The Legion of Doom’s most important contribution to the season, besides being a refresher from the ‘historical of the week’ format, is to give each member of the Legion a reason for hunting the Spear of Destiny that doesn’t undercut their unapologetic villainy. For Damien, that’s always been simple, but made clearer here – like a twisted version of Rip from season 1, he wants to rewrite history to erase something awful happening in the future and to carve his own destiny from there (and, also, kill lots of people along the way). Malcolm arguably gets the most sympathetic motivation on paper – to rewrite his pitiful and washed-up existence to restore who he once was, until you realise that doing so would mean horrible, awful things for those who Malcolm has hurt. The opening flashback is a necessary one, finally providing some vital context for his presence that sets out where he’s been since Arrow season four, and it’s a succinct way to convey the desperation of Malcolm’s situation in which he’s been comprehensively rejected in his desires by everyone and everything, up to and including life itself. As for Eobard…

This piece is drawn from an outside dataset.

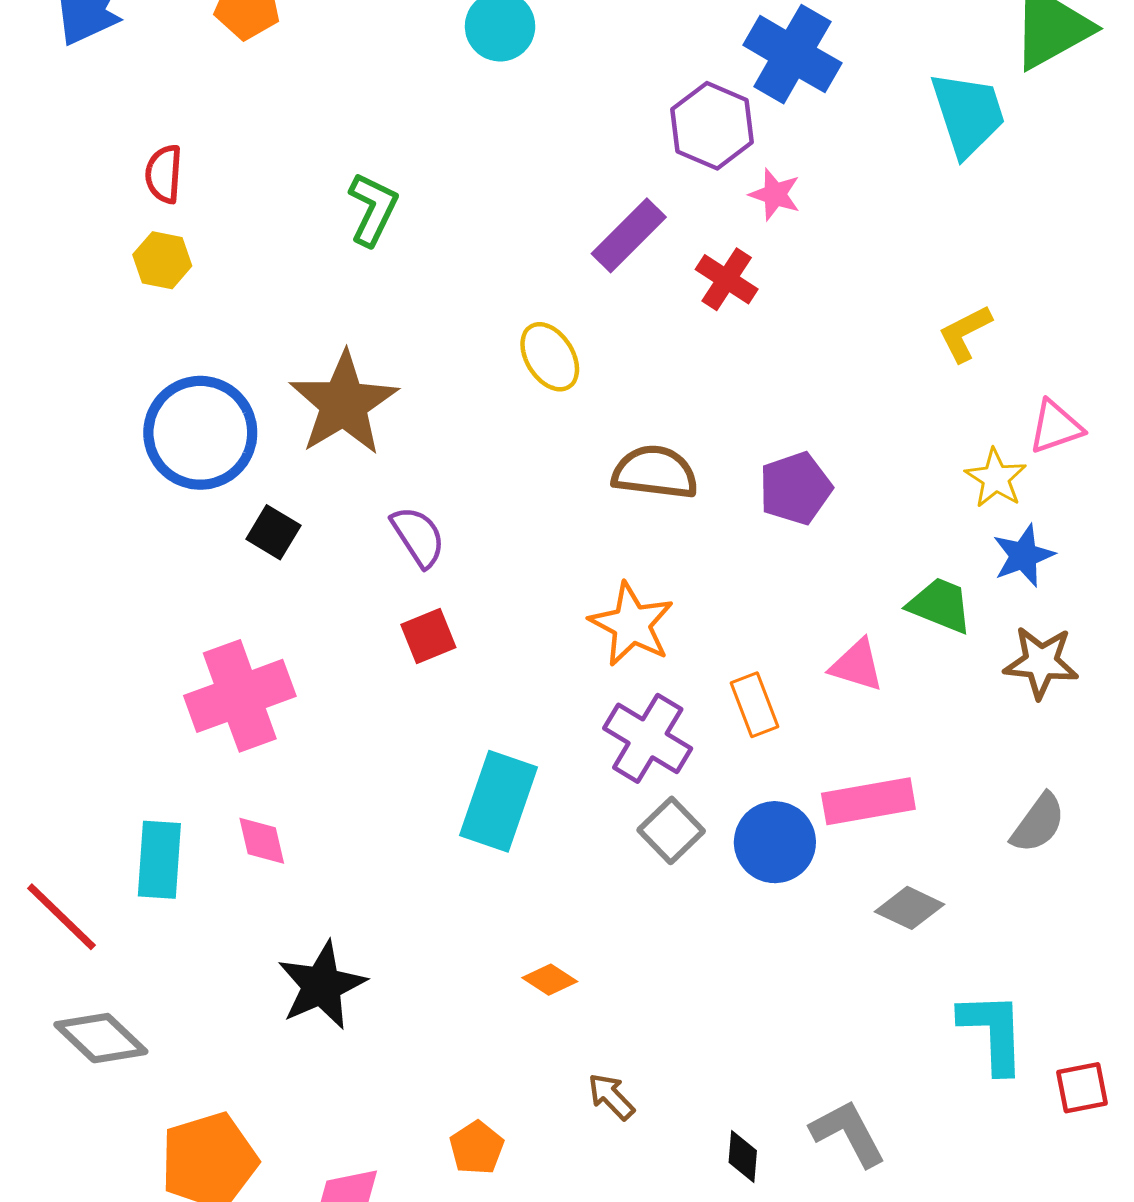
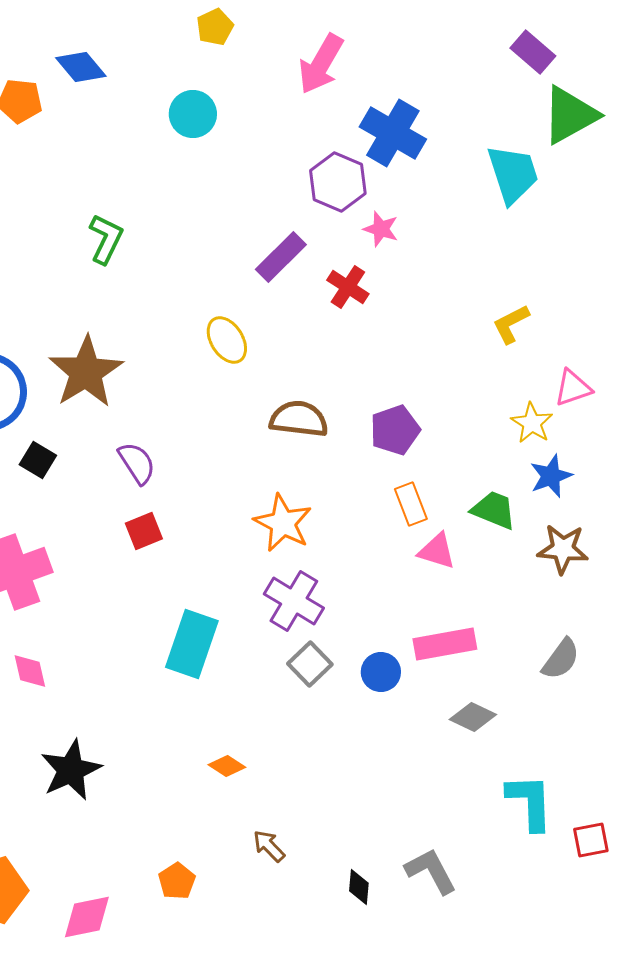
orange rectangle: (754, 705) -> (411, 504), moved
blue circle: (775, 842) -> (381, 672), size x0.7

Well, that’s where things got interesting. It’s always fun to see Matt Letscher’s interpretation of the character, but none of his appearances after The Flash’s first season finale made any sense whatsoever, rationalised mostly by incoherent mumblings about Speed Force and stable time loops. By presenting a non-specific version of Eobard who could just as easily have come before The Flash season 1, Legends logically seemed to be avoiding confronting this at all. The Legion of Doom, by contrast, steers into the mess that defines Eobard and offers up a satisfying, thrilling answer to that question that, within the bounds of comic-book science, makes a pleasing amount of narrative sense. It’s even more impressive that Legends clears up this lingering confusion by diving even deeper into Flash’s mythology with the appearance of Black Flash, formerly known as Zoom, who now skulks around the Speed Force in hopes of finally wiping the impossible Eobard from existence.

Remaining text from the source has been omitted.